Task to carry out:
Please retype all of the following entries exactly.

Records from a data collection
Segment Open

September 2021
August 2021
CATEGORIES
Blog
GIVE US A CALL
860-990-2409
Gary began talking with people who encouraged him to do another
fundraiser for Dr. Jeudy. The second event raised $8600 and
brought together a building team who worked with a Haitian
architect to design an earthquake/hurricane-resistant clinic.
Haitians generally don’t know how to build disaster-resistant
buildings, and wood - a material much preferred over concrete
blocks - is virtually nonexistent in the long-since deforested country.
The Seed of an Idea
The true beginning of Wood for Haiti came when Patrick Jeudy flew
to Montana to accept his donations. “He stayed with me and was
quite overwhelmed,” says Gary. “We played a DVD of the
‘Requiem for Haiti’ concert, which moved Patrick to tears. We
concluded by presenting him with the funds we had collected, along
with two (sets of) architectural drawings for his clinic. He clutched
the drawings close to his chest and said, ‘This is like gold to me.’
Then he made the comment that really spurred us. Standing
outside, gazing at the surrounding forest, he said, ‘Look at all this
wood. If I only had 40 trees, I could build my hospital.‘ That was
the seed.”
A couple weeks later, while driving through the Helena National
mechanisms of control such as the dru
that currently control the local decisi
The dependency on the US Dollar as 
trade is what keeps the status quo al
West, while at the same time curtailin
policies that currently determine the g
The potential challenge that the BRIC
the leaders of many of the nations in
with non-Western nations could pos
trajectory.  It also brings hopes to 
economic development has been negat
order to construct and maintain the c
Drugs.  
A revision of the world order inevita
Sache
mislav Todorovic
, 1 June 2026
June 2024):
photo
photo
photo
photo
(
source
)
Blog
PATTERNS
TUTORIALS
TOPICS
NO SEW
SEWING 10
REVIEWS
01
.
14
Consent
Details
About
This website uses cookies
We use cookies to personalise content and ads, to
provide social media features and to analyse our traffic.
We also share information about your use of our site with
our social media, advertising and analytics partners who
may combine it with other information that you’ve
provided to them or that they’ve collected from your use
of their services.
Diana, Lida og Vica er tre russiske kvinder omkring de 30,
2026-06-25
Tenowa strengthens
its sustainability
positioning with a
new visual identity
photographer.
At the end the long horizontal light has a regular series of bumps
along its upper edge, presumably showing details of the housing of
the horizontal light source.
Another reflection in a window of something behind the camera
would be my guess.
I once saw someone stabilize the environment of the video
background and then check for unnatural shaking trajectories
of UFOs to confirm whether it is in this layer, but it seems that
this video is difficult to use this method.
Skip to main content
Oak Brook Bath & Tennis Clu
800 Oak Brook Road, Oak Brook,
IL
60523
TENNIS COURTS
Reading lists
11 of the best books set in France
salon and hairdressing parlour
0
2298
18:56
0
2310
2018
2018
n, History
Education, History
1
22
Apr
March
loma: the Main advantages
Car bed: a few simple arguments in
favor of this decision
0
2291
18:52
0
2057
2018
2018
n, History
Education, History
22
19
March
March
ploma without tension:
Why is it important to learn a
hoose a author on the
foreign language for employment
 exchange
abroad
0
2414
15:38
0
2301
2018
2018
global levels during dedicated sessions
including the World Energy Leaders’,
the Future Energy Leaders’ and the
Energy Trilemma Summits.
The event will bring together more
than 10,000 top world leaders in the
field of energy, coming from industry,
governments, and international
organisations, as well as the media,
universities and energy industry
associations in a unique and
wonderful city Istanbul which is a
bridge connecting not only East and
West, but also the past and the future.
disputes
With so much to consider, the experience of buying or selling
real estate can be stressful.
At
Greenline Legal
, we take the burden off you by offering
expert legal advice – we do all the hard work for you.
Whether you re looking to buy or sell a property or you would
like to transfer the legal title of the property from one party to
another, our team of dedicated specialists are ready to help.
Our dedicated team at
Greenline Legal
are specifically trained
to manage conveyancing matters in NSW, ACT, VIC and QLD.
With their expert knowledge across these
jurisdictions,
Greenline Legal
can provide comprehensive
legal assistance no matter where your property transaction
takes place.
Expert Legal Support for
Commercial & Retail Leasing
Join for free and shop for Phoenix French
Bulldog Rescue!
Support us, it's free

Segment Closed

Response box:
September 2021
August 2021
CATEGORIES
Blog
GIVE US A CALL
860-990-2409
Gary began talking with people who encouraged him to do another
fundraiser for Dr. Jeudy. The second event raised $8600 and
brought together a building team who worked with a Haitian
architect to design an earthquake/hurricane-resistant clinic.
Haitians generally don’t know how to build disaster-resistant
buildings, and wood - a material much preferred over concrete
blocks - is virtually nonexistent in the long-since deforested country.
The Seed of an Idea
The true beginning of Wood for Haiti came when Patrick Jeudy flew
to Montana to accept his donations. “He stayed with me and was
quite overwhelmed,” says Gary. “We played a DVD of the
‘Requiem for Haiti’ concert, which moved Patrick to tears. We
concluded by presenting him with the funds we had collected, along
with two (sets of) architectural drawings for his clinic. He clutched
the drawings close to his chest and said, ‘This is like gold to me.’
Then he made the comment that really spurred us. Standing
outside, gazing at the surrounding forest, he said, ‘Look at all this
wood. If I only had 40 trees, I could build my hospital.‘ That was
the seed.”
A couple weeks later, while driving through the Helena National
mechanisms of control such as the dru
that currently control the local decisi
The dependency on the US Dollar as 
trade is what keeps the status quo al
West, while at the same time curtailin
policies that currently determine the g
The potential challenge that the BRIC
the leaders of many of the nations in
with non-Western nations could pos
trajectory.  It also brings hopes to 
economic development has been negat
order to construct and maintain the c
Drugs.  
A revision of the world order inevita
Sache
mislav Todorovic
, 1 June 2026
June 2024):
photo
photo
photo
photo
(
source
)
Blog
PATTERNS
TUTORIALS
TOPICS
NO SEW
SEWING 10
REVIEWS
01
.
14
Consent
Details
About
This website uses cookies
We use cookies to personalise content and ads, to
provide social media features and to analyse our traffic.
We also share information about your use of our site with
our social media, advertising and analytics partners who
may combine it with other information that you’ve
provided to them or that they’ve collected from your use
of their services.
Diana, Lida og Vica er tre russiske kvinder omkring de 30,
2026-06-25
Tenowa strengthens
its sustainability
positioning with a
new visual identity
photographer.
At the end the long horizontal light has a regular series of bumps
along its upper edge, presumably showing details of the housing of
the horizontal light source.
Another reflection in a window of something behind the camera
would be my guess.
I once saw someone stabilize the environment of the video
background and then check for unnatural shaking trajectories
of UFOs to confirm whether it is in this layer, but it seems that
this video is difficult to use this method.
Skip to main content
Oak Brook Bath & Tennis Clu
800 Oak Brook Road, Oak Brook,
IL
60523
TENNIS COURTS
Reading lists
11 of the best books set in France
salon and hairdressing parlour
0
2298
18:56
0
2310
2018
2018
n, History
Education, History
1
22
Apr
March
loma: the Main advantages
Car bed: a few simple arguments in
favor of this decision
0
2291
18:52
0
2057
2018
2018
n, History
Education, History
22
19
March
March
ploma without tension:
Why is it important to learn a
hoose a author on the
foreign language for employment
 exchange
abroad
0
2414
15:38
0
2301
2018
2018
global levels during dedicated sessions
including the World Energy Leaders’,
the Future Energy Leaders’ and the
Energy Trilemma Summits.
The event will bring together more
than 10,000 top world leaders in the
field of energy, coming from industry,
governments, and international
organisations, as well as the media,
universities and energy industry
associations in a unique and
wonderful city Istanbul which is a
bridge connecting not only East and
West, but also the past and the future.
disputes
With so much to consider, the experience of buying or selling
real estate can be stressful.
At
Greenline Legal
, we take the burden off you by offering
expert legal advice – we do all the hard work for you.
Whether you re looking to buy or sell a property or you would
like to transfer the legal title of the property from one party to
another, our team of dedicated specialists are ready to help.
Our dedicated team at
Greenline Legal
are specifically trained
to manage conveyancing matters in NSW, ACT, VIC and QLD.
With their expert knowledge across these
jurisdictions,
Greenline Legal
can provide comprehensive
legal assistance no matter where your property transaction
takes place.
Expert Legal Support for
Commercial & Retail Leasing
Join for free and shop for Phoenix French
Bulldog Rescue!
Support us, it's free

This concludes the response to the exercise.